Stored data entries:
╔══

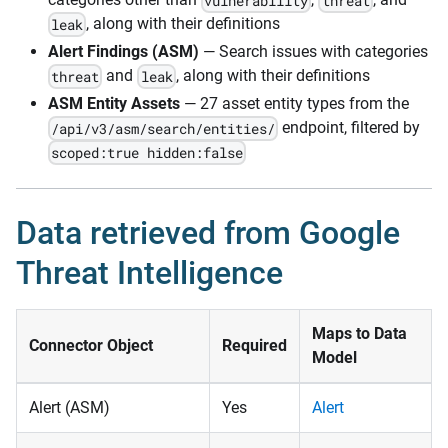
vulnerability
threat
, along with their definitions
leak
Alert Findings (ASM)
— Search issues with categories
and
, along with their definitions
threat
leak
ASM Entity Assets
— 27 asset entity types from the
endpoint, filtered by
/api/v3/asm/search/entities/
scoped:true hidden:false
Data retrieved from Google
Threat Intelligence
Maps to Data
Connector Object
Required
Model
Alert (ASM)
Yes
Alert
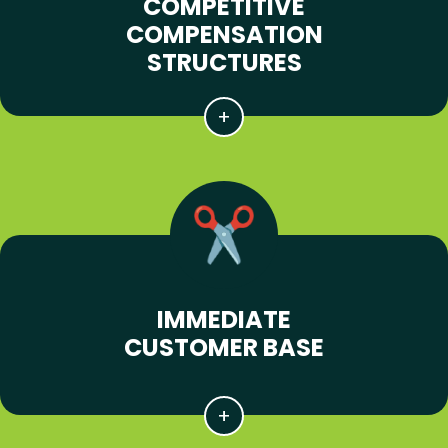
COMPETITIVE
COMPENSATION
STRUCTURES
IMMEDIATE
CUSTOMER BASE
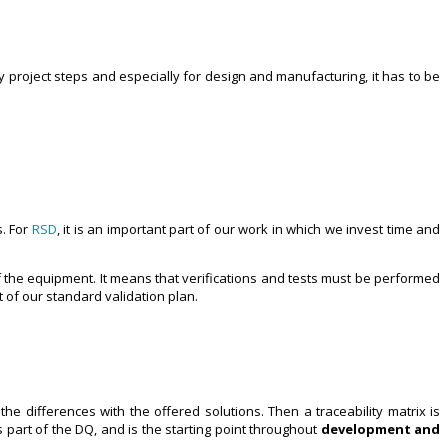
ery project steps and especially for design and manufacturing, it has to be
s. For
RSD
, it is an important part of our work in which we invest time and
 the equipment. It means that verifications and tests must be performed
 of our standard validation plan.
he differences with the offered solutions. Then a traceability matrix is
part of the DQ, and is the starting point throughout
development and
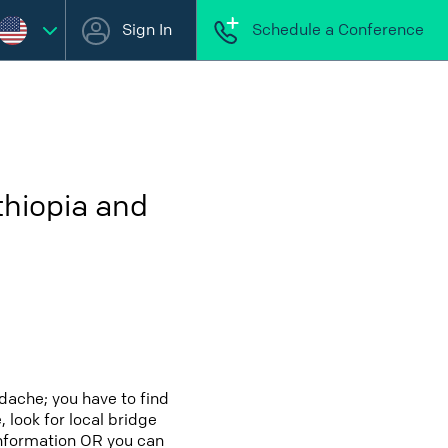
Sign In
Schedule a Conference
thiopia and
dache; you have to find
 look for local bridge
 information OR you can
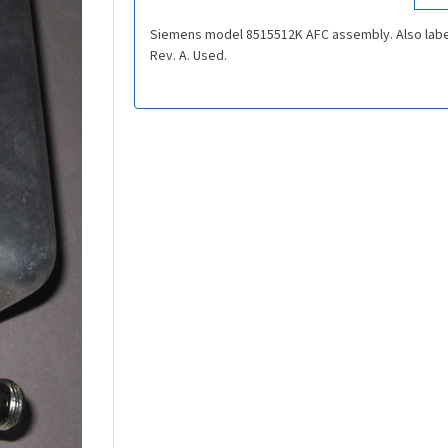
Siemens model 8515512K AFC assembly. Also labe
Rev. A. Used.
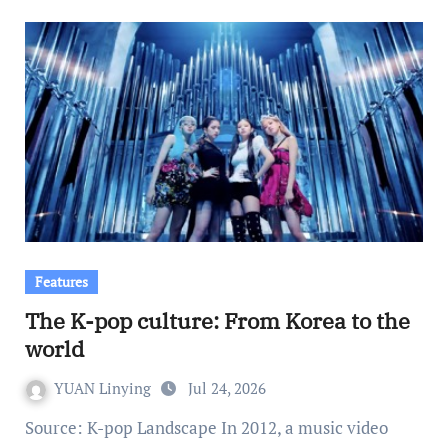
Features
The K-pop culture: From Korea to the
world
YUAN Linying
Jul 24, 2026
Source: K-pop Landscape In 2012, a music video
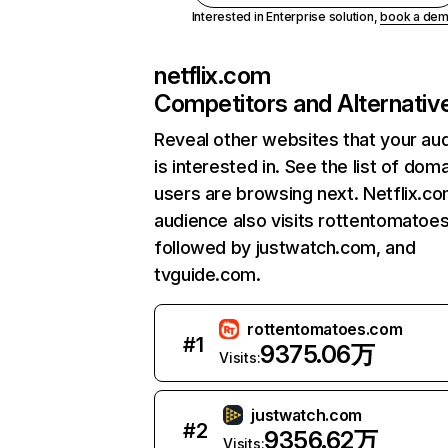
Interested in Enterprise solution,
book a de
netflix.com
Competitors and Alternativ
Reveal other websites that your au
is interested in. See the list of dom
users are browsing next. Netflix.c
audience also visits rottentomatoe
followed by justwatch.com, and
tvguide.com.
rottentomatoes.com
#
1
9375.06万
Visits:
justwatch.com
#
2
9356.62万
Visits:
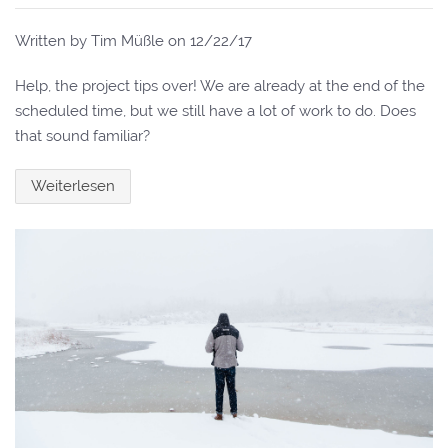
Written by Tim Müßle on
12/22/17
Help, the project tips over! We are already at the end of the
scheduled time, but we still have a lot of work to do. Does
that sound familiar?
Weiterlesen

╚══

### AIM OF THE TASK
Exact repetition is the task: every line from the start of the data to the line with "Connector Object", inclusive, and none after it, pictures omitted.

### THE COMPLETED TASK
vulnerability
threat
, along with their definitions
leak
Alert Findings (ASM)
— Search issues with categories
and
, along with their definitions
threat
leak
ASM Entity Assets
— 27 asset entity types from the
endpoint, filtered by
/api/v3/asm/search/entities/
scoped:true hidden:false
Data retrieved from Google
Threat Intelligence
Maps to Data
Connector Object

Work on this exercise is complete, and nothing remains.